───── DATA TO USE

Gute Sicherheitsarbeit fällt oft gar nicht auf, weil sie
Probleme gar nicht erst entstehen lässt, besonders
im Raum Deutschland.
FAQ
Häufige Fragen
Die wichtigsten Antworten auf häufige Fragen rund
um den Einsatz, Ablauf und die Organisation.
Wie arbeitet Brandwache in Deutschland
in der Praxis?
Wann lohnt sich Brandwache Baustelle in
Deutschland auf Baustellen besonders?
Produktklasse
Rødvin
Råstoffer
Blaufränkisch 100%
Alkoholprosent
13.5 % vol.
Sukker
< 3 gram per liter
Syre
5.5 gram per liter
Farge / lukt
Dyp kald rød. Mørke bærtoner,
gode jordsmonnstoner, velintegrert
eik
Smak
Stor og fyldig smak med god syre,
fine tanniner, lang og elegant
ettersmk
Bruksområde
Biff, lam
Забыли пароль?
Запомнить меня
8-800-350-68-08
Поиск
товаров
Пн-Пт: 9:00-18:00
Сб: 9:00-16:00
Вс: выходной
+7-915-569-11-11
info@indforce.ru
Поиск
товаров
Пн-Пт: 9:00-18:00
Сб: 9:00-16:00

──────────
───── DATA TO USE

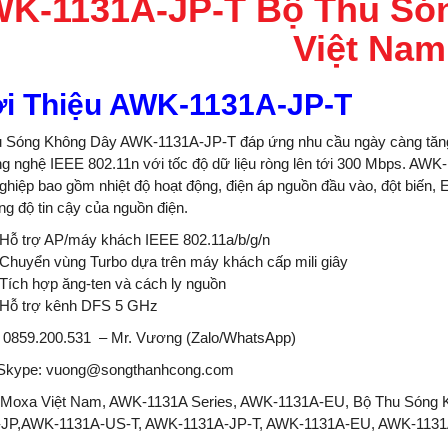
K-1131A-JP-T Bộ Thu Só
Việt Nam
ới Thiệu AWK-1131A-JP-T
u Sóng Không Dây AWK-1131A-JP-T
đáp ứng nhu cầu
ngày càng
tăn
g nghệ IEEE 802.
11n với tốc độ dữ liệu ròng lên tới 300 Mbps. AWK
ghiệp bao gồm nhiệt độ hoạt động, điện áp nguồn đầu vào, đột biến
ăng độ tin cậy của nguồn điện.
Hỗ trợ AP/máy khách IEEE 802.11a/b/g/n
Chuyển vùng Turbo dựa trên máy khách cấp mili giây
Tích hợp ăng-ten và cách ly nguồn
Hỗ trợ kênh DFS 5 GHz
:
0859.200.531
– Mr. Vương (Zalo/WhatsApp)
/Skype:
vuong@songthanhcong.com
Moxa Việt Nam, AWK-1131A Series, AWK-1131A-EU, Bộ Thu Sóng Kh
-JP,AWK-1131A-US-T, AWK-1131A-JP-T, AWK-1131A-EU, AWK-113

──────────
───── DATA TO USE

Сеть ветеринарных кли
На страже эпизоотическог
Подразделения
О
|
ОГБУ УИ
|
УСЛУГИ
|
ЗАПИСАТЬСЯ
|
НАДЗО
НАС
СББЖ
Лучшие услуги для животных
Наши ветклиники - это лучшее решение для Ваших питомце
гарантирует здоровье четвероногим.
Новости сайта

──────────

Look back at the data above. Transcribe exactly the lines starting at the line that contains "Hỗ trợ kênh DFS 5 GHz" and ending at the line that contains "-JP,AWK-1131A-US-T, AWK-1131A-JP-T, AWK-1131A-EU, AWK-113".

Hỗ trợ kênh DFS 5 GHz
:
0859.200.531
– Mr. Vương (Zalo/WhatsApp)
/Skype:
vuong@songthanhcong.com
Moxa Việt Nam, AWK-1131A Series, AWK-1131A-EU, Bộ Thu Sóng Kh
-JP,AWK-1131A-US-T, AWK-1131A-JP-T, AWK-1131A-EU, AWK-113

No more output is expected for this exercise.